Ma il cielo è sempre più blu era un monologo ossessivo, lunghissimo
per il tempo, poggiato sull’anafora, un’elencazione di tristezze distese
su un’ossatura spensierata. Musica allegra, testo ironico, messaggio impietoso:
la ricetta di Rino. Uno dei capolavori della musica italiana.
Fred se n’era andato 21 anni prima. Rino non
sapeva più giocare con le parole. L’ultimo disco era uscito un anno
prima, ma non era il migliore. Erano lontani i tempi in cui Berta filava,
Aida amava e sfioravano le viole. Rino cantava le canzoni, spendi spandi
effendi, ma gli restava sempre e soltanto l’insofferenza per una creatività
perduta e una quotidianità implodente.
La musica italiana è ricca di invettive.
Io se fossi Dio, L’avvelenata, La domenica delle salme, Quelli che, Discanto...

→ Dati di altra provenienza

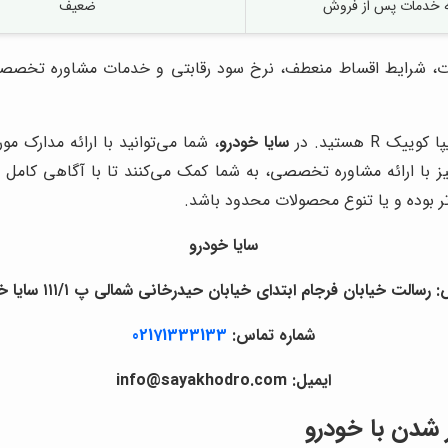
ئه خدمات پس از فروش
ضعیف
ات، شرایط اقساط منعطف، نرخ سود رقابتی و خدمات مشاوره تخصصی، 
 هستید. در
سایا خودرو
، شما می‌توانید با ارائه مدارک م
ز با ارائه مشاوره تخصصی، به شما کمک می‌کنند تا با آگاهی کامل از
ر بوده و یا تنوع محصولات محدود باشد.
سایا خودرو
رسالت خیابان فرجام ابتدای خیابان حیدرخانی شمالی پ ۱۱۱/۱ سایا خودرو
شماره تماس:
02171333133
ایمیل: info@sayakhodro.com
 شدن با خودرو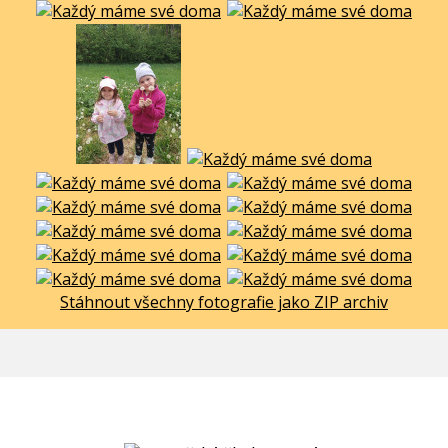
Stáhnout všechny fotografie jako ZIP archiv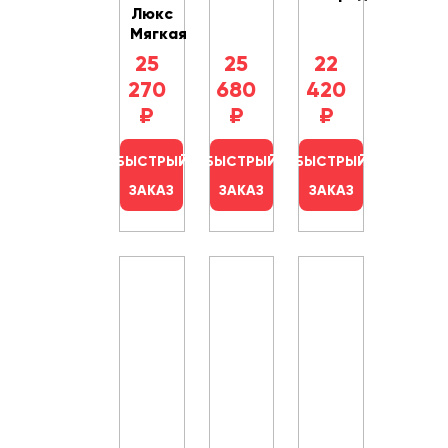
Люкс
Мягкая
25
25
22
270
680
420
₽
₽
₽
БЫСТРЫЙ
БЫСТРЫЙ
БЫСТРЫЙ
ЗАКАЗ
ЗАКАЗ
ЗАКАЗ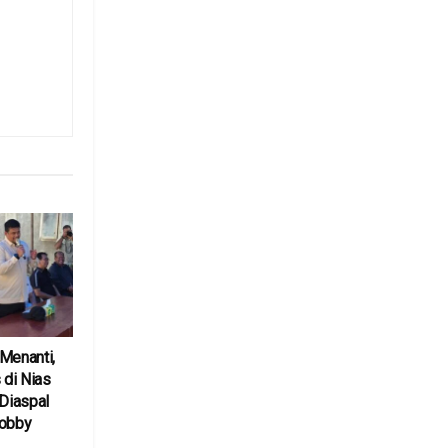
Menanti,
 di Nias
 Diaspal
Bobby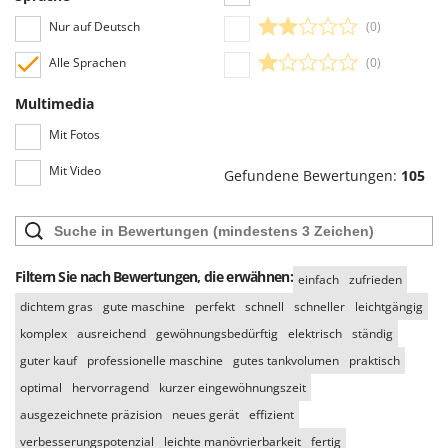
Nur auf Deutsch
(0)
Alle Sprachen
(0)
Multimedia
Mit Fotos
Mit Video
Gefundene Bewertungen:
105
Filtern Sie nach Bewertungen, die erwähnen:
einfach
zufrieden
dichtem gras
gute maschine
perfekt
schnell
schneller
leichtgängig
komplex
ausreichend
gewöhnungsbedürftig
elektrisch
ständig
guter kauf
professionelle maschine
gutes tankvolumen
praktisch
optimal
hervorragend
kurzer eingewöhnungszeit
ausgezeichnete präzision
neues gerät
effizient
verbesserungspotenzial
leichte manövrierbarkeit
fertig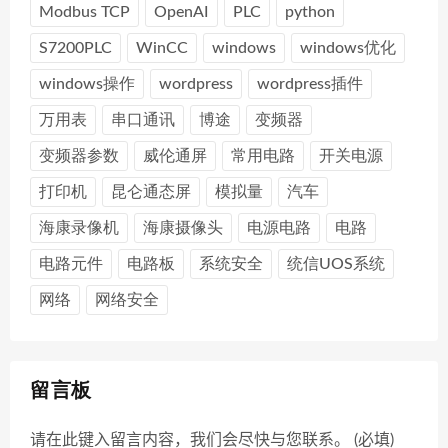
Modbus TCP
OpenAI
PLC
python
S7200PLC
WinCC
windows
windows优化
windows操作
wordpress
wordpress插件
万用表
串口通讯
博途
变频器
变频器参数
威伦通屏
常用电路
开关电源
打印机
昆仑通态屏
模拟量
汽车
海康录像机
海康摄像头
电源电路
电路
电路元件
电路板
系统安全
统信UOS系统
网络
网络安全
留言板
请在此键入留言内容，我们会尽快与您联系。 (必填)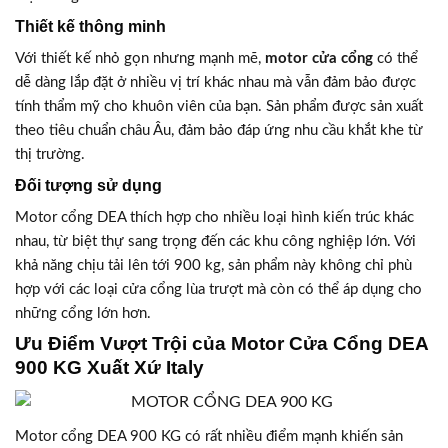
Thiết kế thông minh
Với thiết kế nhỏ gọn nhưng mạnh mẽ,
motor cửa cổng
có thể
dễ dàng lắp đặt ở nhiều vị trí khác nhau mà vẫn đảm bảo được
tính thẩm mỹ cho khuôn viên của bạn. Sản phẩm được sản xuất
theo tiêu chuẩn châu Âu, đảm bảo đáp ứng nhu cầu khắt khe từ
thị trường.
Đối tượng sử dụng
Motor cổng DEA thích hợp cho nhiều loại hình kiến trúc khác
nhau, từ biệt thự sang trọng đến các khu công nghiệp lớn. Với
khả năng chịu tải lên tới 900 kg, sản phẩm này không chỉ phù
hợp với các loại cửa cổng lùa trượt mà còn có thể áp dụng cho
những cổng lớn hơn.
Ưu Điểm Vượt Trội của Motor Cửa Cổng DEA
900 KG Xuất Xứ Italy
Motor cổng DEA 900 KG có rất nhiều điểm mạnh khiến sản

In questo campionario particolarmente ispirato di florilegi linguistici
incazzati (e cantati), Nuntereggae più è l’invettiva spensierata,
divertissement riuscito e carezza in carta vetrata. Rino non li reggeva
più, quelli lì. Ma se lo avesse detto così, “non li
reggo più”, sarebbe stato troppo diretto, e soprattutto troppo banale.

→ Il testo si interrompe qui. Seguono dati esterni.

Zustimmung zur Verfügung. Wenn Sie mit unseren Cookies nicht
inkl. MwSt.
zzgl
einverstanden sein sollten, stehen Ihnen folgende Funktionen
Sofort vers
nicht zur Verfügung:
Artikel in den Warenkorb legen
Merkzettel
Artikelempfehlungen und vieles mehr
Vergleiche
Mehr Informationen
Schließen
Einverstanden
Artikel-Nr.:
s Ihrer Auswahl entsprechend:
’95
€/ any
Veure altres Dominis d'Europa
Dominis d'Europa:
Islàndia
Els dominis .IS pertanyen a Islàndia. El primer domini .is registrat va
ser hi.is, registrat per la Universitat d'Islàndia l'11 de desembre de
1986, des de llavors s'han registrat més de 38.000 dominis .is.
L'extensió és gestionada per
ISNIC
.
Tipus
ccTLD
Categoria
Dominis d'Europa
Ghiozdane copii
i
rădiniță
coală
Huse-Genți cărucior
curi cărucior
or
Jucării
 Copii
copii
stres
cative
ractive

Chi non dà valore alla forma, nell’arte, è solo un formalista
frustrato. Brutta gente. Rino non lo era. Da qui, il reggo che diventa
reggae. Una Giamaica masticata da un calabrese trapiantato a Roma. Buffo.
Ma che granate. Rino non li reggeva più, e lo diceva. Lo cantava.

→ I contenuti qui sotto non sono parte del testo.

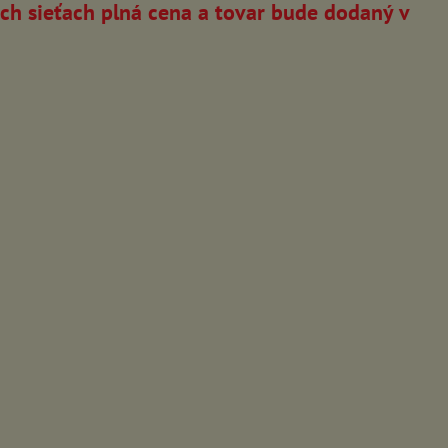
ch sieťach plná cena a tovar bude dodaný v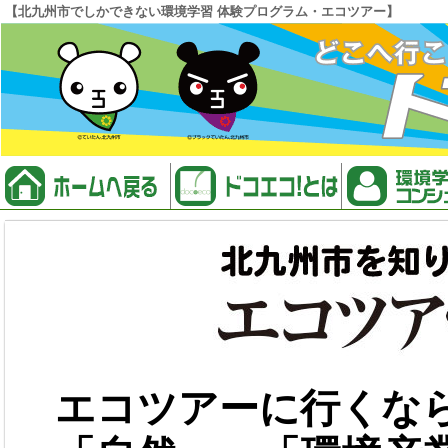
【北九州市でしかできない環境学習 体験プログラム・エコツアー】
エコツアーに行くな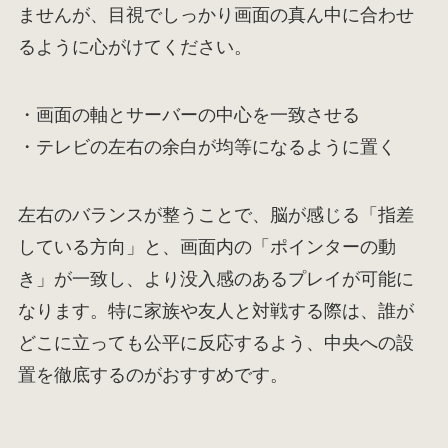
ませんが、目視でしっかり画面の真ん中に合わせ
るように心がけてください。
・画面の軸とサーバーの中心を一致させる
・テレビの左右の余白が均等になるように置く
左右のバランスが整うことで、脳が感じる「指差
している方向」と、画面内の「ポインターの動
き」が一致し、より没入感のあるプレイが可能に
なります。特に家族や友人と対戦する際は、誰が
どこに立っても公平に反応するよう、中央への設
置を徹底するのがおすすめです。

Era ventitre anni prima, era il ’78. Rino non li reggeva più. La
famiglia Agnelli, Maurizio Costanzo, Raffella Carrà, Mike Bongiorno,
i bigotti e gli intoccabili. E tanti altri ancora. Non li reggeva più,
non li avrebbe voluti vedere più. Loro ci sono ancora, lui non c’è
più. Segno evidente che Dio, se esiste, o è troppo vendicativo
e non sopporta chi anche per scherzo vuol sostituirsi a lui, o ha i gusti
troppo buoni, e gli angeli suole convocarli in anticipo. In entrambi i
casi, la prassi divina resta opinabile.
Fred se n’era andato 21 anni prima. Rino se ne
andò in modo analogo, o quasi. Non c’è mistero, nelle sue
ultime ore. Anita non c’era, Aida neppure, Gianna era una donna senza notte
e con un’alba triste da vivere. Il buio era quello di Fred, il camion un
Fiat 850 senza colpe, la Thunderbird rosa una Volvo 343 probabilmente troppo
veloce. Rino era un Fred con troppo sonno e il finestrino inutilmente aperto.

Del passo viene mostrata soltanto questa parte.